WORK TASK - With nothing omitted, transcribe the entries exactly as written.

-*-*-

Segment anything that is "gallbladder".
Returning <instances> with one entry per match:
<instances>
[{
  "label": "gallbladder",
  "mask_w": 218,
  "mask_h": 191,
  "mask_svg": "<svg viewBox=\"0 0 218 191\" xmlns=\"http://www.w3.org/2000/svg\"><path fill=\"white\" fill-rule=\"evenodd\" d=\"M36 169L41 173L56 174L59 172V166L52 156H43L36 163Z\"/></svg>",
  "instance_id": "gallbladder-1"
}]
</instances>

-*-*-

REPLY TO THE EXERCISE -
Segment anything that is "gallbladder".
Returning <instances> with one entry per match:
<instances>
[{
  "label": "gallbladder",
  "mask_w": 218,
  "mask_h": 191,
  "mask_svg": "<svg viewBox=\"0 0 218 191\" xmlns=\"http://www.w3.org/2000/svg\"><path fill=\"white\" fill-rule=\"evenodd\" d=\"M36 169L41 173L56 174L59 172V166L52 156H43L36 163Z\"/></svg>",
  "instance_id": "gallbladder-1"
}]
</instances>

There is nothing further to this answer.